Not only will government fare worse than parents at keeping children clear of life’s tempting dangers, it will simultaneously fail to treat adults as adults. Forget that banning cigarette advertising in the name of protecting children necessarily also bans such advertising for adults. More ominous is the threat that adults’—including parents’—actions will be ever more closely controlled by government on the grounds that adults influence children. With billions of dollars poured hysterically into anti-smoking campaigns “to protect kids,” is it plausible that government will not deal heavy-handedly with parents and other adults whose actions diverge from the official message issued from Washington?
Government is either a nanny for none or a nanny for all.
“Secondhand smoke kills!” Scientific data undermine this assertion. But let’s suppose that secondhand smoke does increase non-smokers’ risks of serious illness. Would government regulation then be justified? No. Owners of private buildings have strong incentives to make appropriate trade-offs. If enough smokers wanted “smoking” restaurants, owners would supply them. Non-smokers would be free to avoid such restaurants. Likewise, if enough non-smokers wanted smoke-free restaurants (as they surely would if secondhand smoke truly were hazardous) owners would supply them. In fact, a world spared one-size-fits-all government regulation would feature a wide variety of options for both smokers and non-smokers. Different non-smokers each with different tolerances for the risks and unpleasantness of secondhand smoke would each choose what amounts of secondhand smoke to encounter. The case for regulation built upon secondhand smoke’s alleged health risks is feeble—feeble, that is, unless one resorts to the paternalistic canard that non-smokers, like smokers, are too witless to do what’s good for them.
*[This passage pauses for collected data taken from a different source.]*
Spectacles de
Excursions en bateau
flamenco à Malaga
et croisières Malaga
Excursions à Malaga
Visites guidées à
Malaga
“Smokers’ health-care expenses are a cost to us all!” This increasingly popular anti-smoking battle cry is correct only insofar as health care is collectivized. Without government-subsidized and regulated health care, smokers’ medical expenses would not be unloaded on non-smokers and taxpayers. To the extent that non-smokers’ health-care costs (or taxes used to fund government-subsidized health care) are higher because smokers smoke, the best solution is to de-collectivize healthcare funding.
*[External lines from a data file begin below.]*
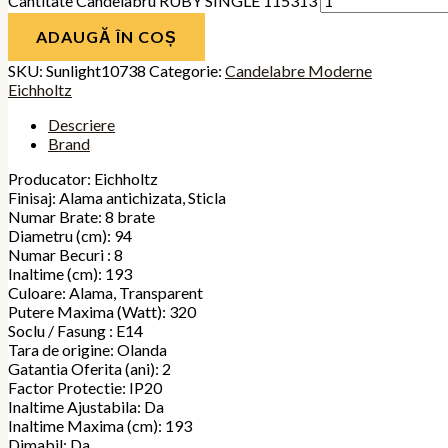
Cantitate Candelabru RUBY SINGLE 115313
ADAUGĂ ÎN COȘ
SKU:
Sunlight10738
Categorie:
Candelabre Moderne
Eichholtz
Descriere
Brand
Producator: Eichholtz
Finisaj: Alama antichizata, Sticla
Numar Brate: 8 brate
Diametru (cm): 94
Numar Becuri : 8
Inaltime (cm): 193
Culoare: Alama, Transparent
Putere Maxima (Watt): 320
Soclu / Fasung : E14
Tara de origine: Olanda
Gatantia Oferita (ani): 2
Factor Protectie: IP20
Inaltime Ajustabila: Da
Inaltime Maxima (cm): 193
Dimabil: Da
Another problem with justifying harassment of tobacco companies on grounds that smoking increases non-smokers’ expenses is that it proves far too much. Consider a good Samaritan who saves the life of a stranger severely injured in an auto wreck. Without the Samaritan’s help, the stranger would have died. But because of the Samaritan’s intervention, the stranger lives (say) another three years—years spent, however, undergoing expensive government-subsidized medical treatments. The Samaritan caused taxpayers’ health-care costs to rise. Should government then sue the Samaritan for increasing taxpayers’ health-care costs? Of course not. The alleged principle allowing government (in the name of taxpayers) to sue tobacco companies because smoking increases taxpayers’ burdens is not itself sufficient grounds for penalizing tobacco companies.
But as with the secondhand-smoke argument, facts deny that smoking increases taxpayers’ costs of subsidizing collectivized health care. Precisely because smokers are more likely to die earlier than non-smokers—and because medical expenses are highest for the very old—smoking may actually reduce the amounts that taxpayers pay to fund collectivized medicine.
I have my own proposed tobacco settlement. Let’s recognize that smoking is voluntary. Let smokers enjoy their cigarettes, and let tobacco companies be regulated only by the market by putting an end to government’s odious molestation of smokers and tobacco companies.